◆ What the task requires
From the listing below, extract each entry exactly as written, minus the images.

◆ Records provided
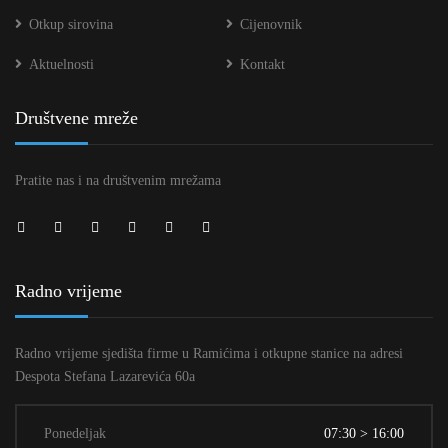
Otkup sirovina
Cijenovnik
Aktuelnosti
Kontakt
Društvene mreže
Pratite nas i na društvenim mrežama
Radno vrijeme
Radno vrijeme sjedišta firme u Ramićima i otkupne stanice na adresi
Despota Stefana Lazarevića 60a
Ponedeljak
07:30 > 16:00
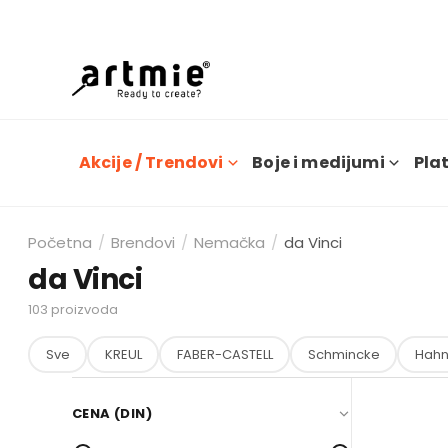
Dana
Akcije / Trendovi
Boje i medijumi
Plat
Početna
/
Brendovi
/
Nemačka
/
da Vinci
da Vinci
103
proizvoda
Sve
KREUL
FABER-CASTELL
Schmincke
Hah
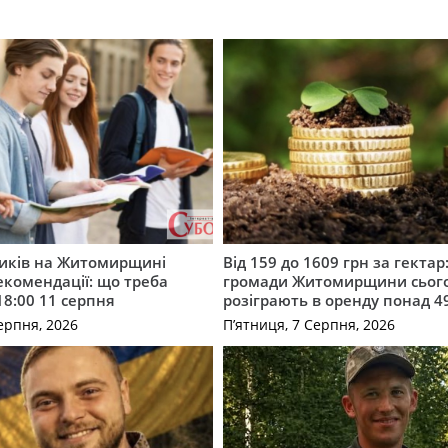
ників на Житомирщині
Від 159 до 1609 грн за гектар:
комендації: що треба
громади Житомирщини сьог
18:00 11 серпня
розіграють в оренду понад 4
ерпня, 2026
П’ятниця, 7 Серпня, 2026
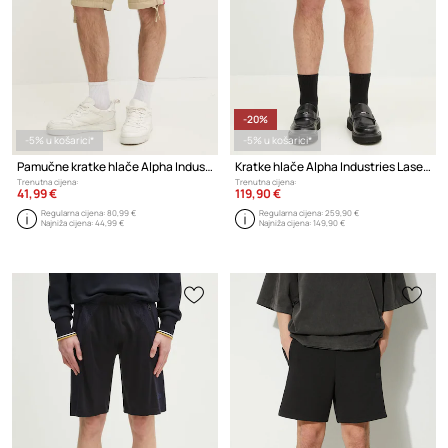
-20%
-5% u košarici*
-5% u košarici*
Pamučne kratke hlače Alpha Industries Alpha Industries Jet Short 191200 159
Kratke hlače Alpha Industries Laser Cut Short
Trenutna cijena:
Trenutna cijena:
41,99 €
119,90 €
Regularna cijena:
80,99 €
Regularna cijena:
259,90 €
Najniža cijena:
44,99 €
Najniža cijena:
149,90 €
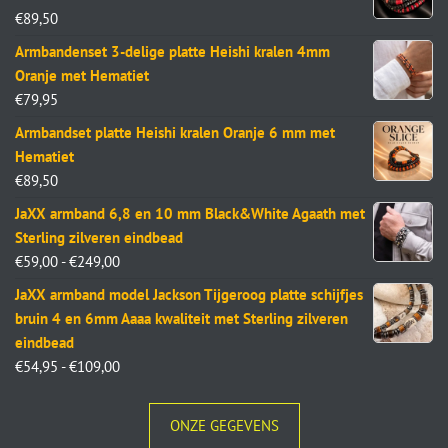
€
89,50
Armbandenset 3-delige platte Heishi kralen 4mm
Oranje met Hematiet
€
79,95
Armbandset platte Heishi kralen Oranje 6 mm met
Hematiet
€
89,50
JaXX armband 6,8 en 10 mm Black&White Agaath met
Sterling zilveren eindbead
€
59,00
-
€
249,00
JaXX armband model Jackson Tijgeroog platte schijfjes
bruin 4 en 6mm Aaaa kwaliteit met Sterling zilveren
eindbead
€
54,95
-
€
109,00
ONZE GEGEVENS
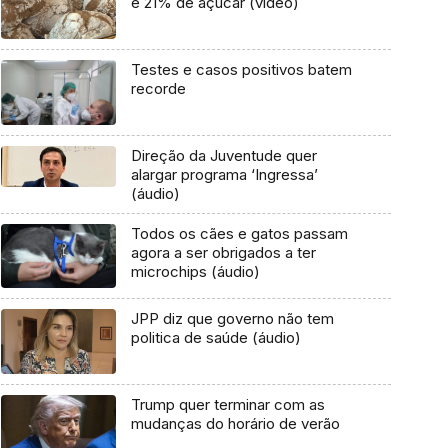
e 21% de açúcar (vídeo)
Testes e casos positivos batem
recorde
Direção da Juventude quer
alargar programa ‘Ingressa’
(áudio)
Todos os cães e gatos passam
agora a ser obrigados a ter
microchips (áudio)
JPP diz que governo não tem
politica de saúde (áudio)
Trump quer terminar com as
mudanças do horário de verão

◆ Reply to the exercise
Otkup sirovina
Cijenovnik
Aktuelnosti
Kontakt
Društvene mreže
Pratite nas i na društvenim mrežama
Radno vrijeme
Radno vrijeme sjedišta firme u Ramićima i otkupne stanice na adresi
Despota Stefana Lazarevića 60a
Ponedeljak
07:30 > 16:00
Dana
Akcije / Trendovi
Boje i medijumi
Plat
Početna
/
Brendovi
/
Nemačka
/
da Vinci
da Vinci
103
proizvoda
Sve
KREUL
FABER-CASTELL
Schmincke
Hah
ників на Житомирщині
Від 159 до 1609 грн за гектар:
комендації: що треба
громади Житомирщини сьог
18:00 11 серпня
розіграють в оренду понад 4
ерпня, 2026
П’ятниця, 7 Серпня, 2026
-20%
-5% u košarici*
-5% u košarici*
Pamučne kratke hlače Alpha Industries Alpha Industries Jet Short 191200 159
Kratke hlače Alpha Industries Laser Cut Short
Trenutna cijena:
Trenutna cijena:
41,99 €
119,90 €
Regularna cijena:
80,99 €
Regularna cijena:
259,90 €
Najniža cijena:
44,99 €
Najniža cijena:
149,90 €
€
89,50
Armbandenset 3-delige platte Heishi kralen 4mm
Oranje met Hematiet
€
79,95
Armbandset platte Heishi kralen Oranje 6 mm met
Hematiet
€
89,50
JaXX armband 6,8 en 10 mm Black&White Agaath met
Sterling zilveren eindbead
€
59,00
-
€
249,00
JaXX armband model Jackson Tijgeroog platte schijfjes
bruin 4 en 6mm Aaaa kwaliteit met Sterling zilveren
eindbead
€
54,95
-
€
109,00
ONZE GEGEVENS
e 21% de açúcar (vídeo)
Testes e casos positivos batem
recorde
Direção da Juventude quer
alargar programa ‘Ingressa’
(áudio)
Todos os cães e gatos passam
agora a ser obrigados a ter
microchips (áudio)
JPP diz que governo não tem
politica de saúde (áudio)
Trump quer terminar com as
mudanças do horário de verão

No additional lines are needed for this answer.